Los campesinos tuvieron que aguardar hasta el día siguiente porque el señor Arzobispo había llegado con gran agotamiento y se había rendido después de la cena. Esa noche, los que tenían parientes o amigos durmieron bajo techo; los que nada tenían pasaron la noche en los reclinatorios de la iglesia, acurrucados bajo los aleros o haciendo barra en las pulperías donde los ateos bebían ron y jugaban a los dados. Pero vino la compensación al día siguiente. Monseñor amaneció de buen ánimo y desde muy temprano comenzó a distribuir bendiciones, misericordias y sonrisas. A veces tocaba la frente de los niños, les hacía un guiño episcopal, los asustaba. Dejaba descansar, durante unos segundos, su mano blanca y gorda sobre el hombro de un campesino que había cargado un quintal de café desde su siembra a dos o tres leguas de distancia, el campesino caía de rodillas, sin poder hablar, temblaba. Las mujeres lloraban, querían besar la sortija, pero se les había advertido que no lo hicieran, ese beso estaba reservado para los ateos del pueblo en una ceremonia especial con dádivas en sobres de oficio.

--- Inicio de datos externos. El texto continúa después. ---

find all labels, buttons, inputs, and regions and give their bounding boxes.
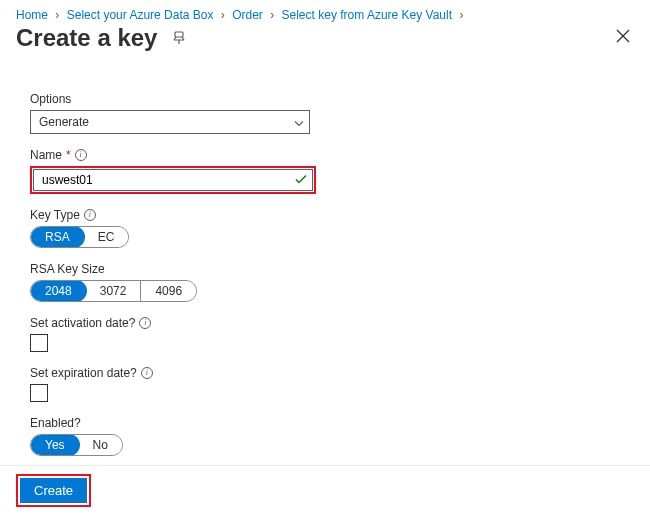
create-button[interactable]: Create [20,478,87,503]
info-icon[interactable]: i [141,367,153,379]
breadcrumb-databox[interactable]: Select your Azure Data Box [67,8,214,22]
options-label: Options [30,92,71,106]
chevron-right-icon: › [221,8,225,22]
chevron-right-icon: › [55,8,59,22]
rsa-size-label: RSA Key Size [30,262,105,276]
key-type-rsa[interactable]: RSA [30,226,85,248]
enabled-group: Yes No [30,434,123,456]
key-type-ec[interactable]: EC [84,227,129,247]
pin-icon[interactable] [169,28,189,48]
enabled-label: Enabled? [30,416,81,430]
name-highlight [30,166,316,194]
expiration-checkbox[interactable] [30,384,48,402]
footer: Create [0,465,650,515]
breadcrumb-select-key[interactable]: Select key from Azure Key Vault [282,8,453,22]
svg-rect-0 [175,32,183,37]
chevron-right-icon: › [459,8,463,22]
rsa-size-4096[interactable]: 4096 [140,281,196,301]
activation-checkbox[interactable] [30,334,48,352]
breadcrumb: Home › Select your Azure Data Box › Orde… [16,8,634,22]
activation-label: Set activation date? [30,316,135,330]
create-highlight: Create [16,474,91,507]
create-key-form: Options Generate Name * i [16,68,634,456]
enabled-no[interactable]: No [79,435,122,455]
key-type-label: Key Type [30,208,80,222]
rsa-size-2048[interactable]: 2048 [30,280,87,302]
required-indicator: * [66,148,71,162]
expiration-label: Set expiration date? [30,366,137,380]
key-type-group: RSA EC [30,226,129,248]
breadcrumb-home[interactable]: Home [16,8,48,22]
enabled-yes[interactable]: Yes [30,434,80,456]
info-icon[interactable]: i [139,317,151,329]
rsa-size-group: 2048 3072 4096 [30,280,197,302]
page-title: Create a key [16,24,157,52]
breadcrumb-order[interactable]: Order [232,8,263,22]
info-icon[interactable]: i [84,209,96,221]
info-icon[interactable]: i [75,149,87,161]
chevron-right-icon: › [270,8,274,22]
options-select[interactable]: Generate [30,110,310,134]
name-label: Name [30,148,62,162]
rsa-size-3072[interactable]: 3072 [86,281,141,301]
close-icon[interactable] [612,25,634,51]
name-input[interactable] [33,169,313,191]
options-value: Generate [39,115,89,129]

Después vino la subasta. Monseñor no podía regresar a Mérida en el Arca de Noé. Las cosas recibidas en nombre de Dios estaban destinadas al servicio de Dios, pero esa función no podía ser cumplida por las cosas en sí mismas y debían trasformarse en un elemento más liviano, algo más fácil de ser trasportado, algo que Monseñor pudiera cargar en sus alforjas, en dinero, estiércol del demonio.

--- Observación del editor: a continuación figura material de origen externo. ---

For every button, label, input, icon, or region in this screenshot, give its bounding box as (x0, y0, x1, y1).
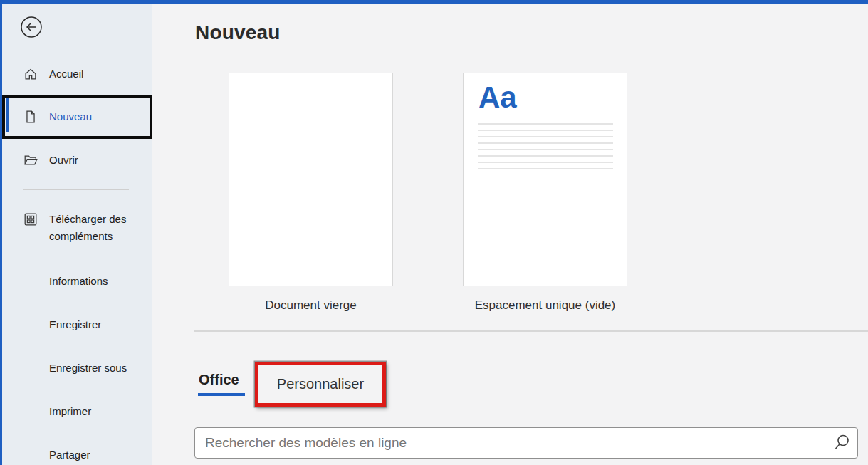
home-icon (23, 66, 38, 82)
sidebar-item-ouvrir[interactable]: Ouvrir (2, 145, 152, 176)
search-input[interactable] (195, 428, 826, 458)
sidebar-item-imprimer[interactable]: Imprimer (2, 396, 152, 427)
sidebar-item-partager[interactable]: Partager (2, 439, 152, 465)
aa-preview-text: Aa (479, 80, 517, 115)
search-icon[interactable] (826, 427, 857, 459)
sidebar-item-label: Enregistrer sous (49, 360, 142, 377)
sidebar-divider (23, 189, 129, 190)
sidebar-item-label: Télécharger des compléments (49, 211, 142, 245)
sidebar-item-label: Informations (49, 273, 142, 290)
backstage-view: Accueil Nouveau Ouvrir Télécharger des c… (0, 0, 868, 465)
template-card-blank-document[interactable] (229, 73, 393, 286)
section-divider (194, 330, 868, 332)
template-search-bar (194, 427, 858, 459)
tab-office[interactable]: Office (199, 372, 239, 388)
back-button[interactable] (19, 14, 44, 40)
sidebar-item-enregistrer-sous[interactable]: Enregistrer sous (2, 352, 152, 384)
sidebar-item-label: Enregistrer (49, 316, 142, 333)
sidebar-item-nouveau[interactable]: Nouveau (2, 101, 152, 132)
open-folder-icon (23, 152, 38, 168)
page-title: Nouveau (195, 21, 281, 44)
template-card-single-spacing[interactable]: Aa (463, 73, 627, 286)
sidebar-item-label: Imprimer (49, 403, 142, 420)
sidebar-item-enregistrer[interactable]: Enregistrer (2, 309, 152, 340)
sidebar-item-accueil[interactable]: Accueil (2, 58, 152, 90)
preview-text-lines (478, 123, 613, 174)
sidebar-item-label: Nouveau (49, 108, 142, 125)
tab-office-selected-underline (198, 393, 245, 396)
sidebar-item-telecharger-complements[interactable]: Télécharger des compléments (2, 211, 152, 251)
sidebar-item-label: Partager (49, 446, 142, 464)
sidebar-item-label: Accueil (49, 66, 142, 83)
new-document-icon (23, 109, 38, 125)
template-caption-single-spacing: Espacement unique (vide) (463, 298, 627, 313)
add-ins-icon (23, 211, 38, 227)
sidebar-item-informations[interactable]: Informations (2, 266, 152, 297)
back-arrow-icon (19, 30, 44, 42)
tab-personnaliser[interactable]: Personnaliser (277, 376, 364, 392)
personnaliser-annotation-box: Personnaliser (255, 362, 386, 407)
template-caption-blank-document: Document vierge (229, 298, 393, 313)
sidebar-item-label: Ouvrir (49, 152, 142, 169)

Y comenzó la venta: gallinas, cochinos, huevos, café, maíz, yuca, becerros y caraotas. A precios bajos no fuera algún ateo a pensar que se estaba especulando con los bienes de Dios. Gallinas bien gordas a tres y a cuatro bolívares, huevos a seis y ocho por bolívar, un ejemplar de buena raza, una novilla preciosa —dádiva de un campesino excepcionalmente rico— a un precio asequible para otros campesinos que gozaran de la misma excepción. El Arca de Noé era ya un mercado libre y los mercaderes despachaban desde el templo.

Algunos campesinos que habían traído sus cosas volvían a comprarlas: cómo ver que se vendía el marranito criado con tanto esfuerzo y con tanta fe destinado al Señor, marrano de Dios que quita los pecados del mundo, qui tollis peccata mundi, ora pro-nobis; y compraban los huevos y las gallinas, quitaban prestado para comprar sus propios bienes, cordero de Dios, después pagarían con la cosecha a precios calculados para la cosecha, mierda del diablo qui tollis peccata mundi; y ya en préstamos, también alcanzaba para el elixir de vitam aeternan y para la escalera y el pájaro negro o la batea que daba más confianza.

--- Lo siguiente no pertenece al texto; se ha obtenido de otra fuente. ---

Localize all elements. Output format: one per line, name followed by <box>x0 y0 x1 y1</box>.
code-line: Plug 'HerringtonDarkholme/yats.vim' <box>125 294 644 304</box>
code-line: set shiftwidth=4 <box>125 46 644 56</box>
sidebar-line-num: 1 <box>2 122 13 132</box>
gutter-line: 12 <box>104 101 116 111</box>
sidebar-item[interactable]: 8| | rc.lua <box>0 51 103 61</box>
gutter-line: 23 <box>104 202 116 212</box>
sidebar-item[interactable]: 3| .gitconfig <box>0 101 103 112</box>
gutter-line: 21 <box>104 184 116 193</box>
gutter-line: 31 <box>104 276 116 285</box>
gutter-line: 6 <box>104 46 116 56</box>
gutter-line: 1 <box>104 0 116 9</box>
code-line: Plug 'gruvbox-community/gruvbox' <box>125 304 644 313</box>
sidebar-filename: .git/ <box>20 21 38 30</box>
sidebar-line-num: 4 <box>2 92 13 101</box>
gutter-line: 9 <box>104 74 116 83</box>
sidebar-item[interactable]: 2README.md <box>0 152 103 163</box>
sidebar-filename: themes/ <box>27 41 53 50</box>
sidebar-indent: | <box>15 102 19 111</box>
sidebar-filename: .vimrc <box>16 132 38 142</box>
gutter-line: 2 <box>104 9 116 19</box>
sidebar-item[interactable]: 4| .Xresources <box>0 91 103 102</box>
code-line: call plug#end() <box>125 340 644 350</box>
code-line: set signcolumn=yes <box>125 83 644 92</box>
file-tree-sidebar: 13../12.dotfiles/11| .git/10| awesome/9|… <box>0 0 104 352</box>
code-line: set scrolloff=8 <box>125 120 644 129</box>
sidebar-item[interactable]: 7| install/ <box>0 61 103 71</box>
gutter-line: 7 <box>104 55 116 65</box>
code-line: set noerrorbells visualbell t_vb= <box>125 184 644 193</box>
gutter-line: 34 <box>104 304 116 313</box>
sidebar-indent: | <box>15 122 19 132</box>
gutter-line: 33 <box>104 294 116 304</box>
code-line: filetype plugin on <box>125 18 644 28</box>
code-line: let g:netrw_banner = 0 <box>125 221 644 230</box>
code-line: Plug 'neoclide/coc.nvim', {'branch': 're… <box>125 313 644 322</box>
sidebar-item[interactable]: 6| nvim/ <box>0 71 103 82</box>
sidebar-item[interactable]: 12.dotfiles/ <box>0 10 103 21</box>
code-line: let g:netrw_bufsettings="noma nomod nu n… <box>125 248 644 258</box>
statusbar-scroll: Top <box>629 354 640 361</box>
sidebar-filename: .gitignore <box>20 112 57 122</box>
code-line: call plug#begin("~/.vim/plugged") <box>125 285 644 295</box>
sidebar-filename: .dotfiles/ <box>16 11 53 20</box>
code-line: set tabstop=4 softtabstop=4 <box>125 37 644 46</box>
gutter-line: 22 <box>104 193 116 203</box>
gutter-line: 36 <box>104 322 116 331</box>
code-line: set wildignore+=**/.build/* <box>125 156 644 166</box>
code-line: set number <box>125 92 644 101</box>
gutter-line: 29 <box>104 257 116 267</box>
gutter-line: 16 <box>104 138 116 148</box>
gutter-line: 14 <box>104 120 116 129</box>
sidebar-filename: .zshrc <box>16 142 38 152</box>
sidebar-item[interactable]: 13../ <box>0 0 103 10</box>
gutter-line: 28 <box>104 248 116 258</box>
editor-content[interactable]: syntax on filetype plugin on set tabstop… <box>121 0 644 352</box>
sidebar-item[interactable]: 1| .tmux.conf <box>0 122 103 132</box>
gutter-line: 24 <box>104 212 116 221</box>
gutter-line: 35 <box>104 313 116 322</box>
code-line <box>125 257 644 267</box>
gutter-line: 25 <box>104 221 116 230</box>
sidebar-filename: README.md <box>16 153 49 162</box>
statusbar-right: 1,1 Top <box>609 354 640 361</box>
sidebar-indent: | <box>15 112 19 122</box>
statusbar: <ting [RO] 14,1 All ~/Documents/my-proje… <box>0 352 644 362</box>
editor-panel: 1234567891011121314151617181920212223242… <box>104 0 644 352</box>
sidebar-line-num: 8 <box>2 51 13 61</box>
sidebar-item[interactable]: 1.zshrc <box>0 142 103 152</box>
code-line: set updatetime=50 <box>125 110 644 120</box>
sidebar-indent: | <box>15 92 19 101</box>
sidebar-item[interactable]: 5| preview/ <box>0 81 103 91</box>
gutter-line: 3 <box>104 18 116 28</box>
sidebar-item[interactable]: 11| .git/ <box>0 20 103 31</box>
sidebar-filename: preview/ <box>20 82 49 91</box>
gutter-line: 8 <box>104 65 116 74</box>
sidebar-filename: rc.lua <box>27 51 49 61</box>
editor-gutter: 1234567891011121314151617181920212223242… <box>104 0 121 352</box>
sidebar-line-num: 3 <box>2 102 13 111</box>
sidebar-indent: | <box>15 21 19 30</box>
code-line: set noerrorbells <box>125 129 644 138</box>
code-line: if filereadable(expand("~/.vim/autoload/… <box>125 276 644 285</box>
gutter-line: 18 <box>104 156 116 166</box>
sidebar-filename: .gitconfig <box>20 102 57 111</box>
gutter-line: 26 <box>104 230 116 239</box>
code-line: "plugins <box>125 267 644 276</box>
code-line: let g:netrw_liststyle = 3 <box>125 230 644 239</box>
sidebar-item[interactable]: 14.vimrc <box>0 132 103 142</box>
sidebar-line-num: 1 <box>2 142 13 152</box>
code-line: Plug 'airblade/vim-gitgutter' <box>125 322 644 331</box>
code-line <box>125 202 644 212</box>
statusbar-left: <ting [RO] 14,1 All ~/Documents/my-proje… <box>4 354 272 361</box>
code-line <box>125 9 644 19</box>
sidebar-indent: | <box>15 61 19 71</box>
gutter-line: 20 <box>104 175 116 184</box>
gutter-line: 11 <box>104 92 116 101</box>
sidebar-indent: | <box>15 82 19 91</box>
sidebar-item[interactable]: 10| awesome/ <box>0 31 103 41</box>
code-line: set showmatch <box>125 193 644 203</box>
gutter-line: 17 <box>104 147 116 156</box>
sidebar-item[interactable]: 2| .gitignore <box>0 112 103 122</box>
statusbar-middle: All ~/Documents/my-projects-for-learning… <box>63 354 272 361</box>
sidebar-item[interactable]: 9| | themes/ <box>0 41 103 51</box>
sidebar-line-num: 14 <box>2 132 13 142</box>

Después, todos regresan. Los campesinos, cuesta arriba; y Monseñor, calle abajo, sale de los cafetales hacia el trigo, cambia su chamarra ligera de liencillo por cobija oscura y asciende del frailejón hacia la nieve, envuelto en la neblina como tragado por el cielo. Detrás van los curas y acólitos, y siguiéndolos a cierta distancia, las ruletas, las bateas y el elixir.

El pueblo se recoge en un silencio contrito, sin gente, sin dinero, sin pecados.

Al fin se rompe el cerco de nubes, desciende el sol sobre los cafetales, se cuela entre los guamos y va cayendo en pedazos, tibiecito.